Task brief:
Take the line that contains "6 291 доз вакцин" and all lines after it, up to and including the last line of the data, and write them out exactly; nothing else belongs in the answer.

--- --- ---

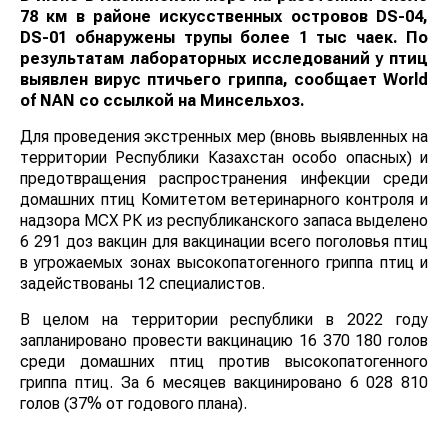
78 км в районе искусственных островов DS-04,
DS-01 обнаружены трупы более 1 тыс чаек. По
результатам лабораторных исследований у птиц
выявлен вирус птичьего гриппа, сообщает
World
of
NAN
со ссылкой на Минсельхоз.
Для проведения экстренных мер (вновь выявленных на
территории Республики Казахстан особо опасных) и
предотвращения распространения инфекции среди
домашних птиц Комитетом ветеринарного контроля и
надзора МСХ РК из республиканского запаса выделено
6 291 доз вакцин для вакцинации всего поголовья птиц
в угрожаемых зонах высокопатогенного гриппа птиц и
задействованы 12 специалистов.
В целом на территории республики в 2022 году
запланировано провести вакцинацию 16 370 180 голов
среди домашних птиц против высокопатогенного
гриппа птиц. За 6 месяцев вакцинировано 6 028 810
голов (37% от годового плана).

--- --- ---

Solution for this exercise:
6 291 доз вакцин для вакцинации всего поголовья птиц
в угрожаемых зонах высокопатогенного гриппа птиц и
задействованы 12 специалистов.
В целом на территории республики в 2022 году
запланировано провести вакцинацию 16 370 180 голов
среди домашних птиц против высокопатогенного
гриппа птиц. За 6 месяцев вакцинировано 6 028 810
голов (37% от годового плана).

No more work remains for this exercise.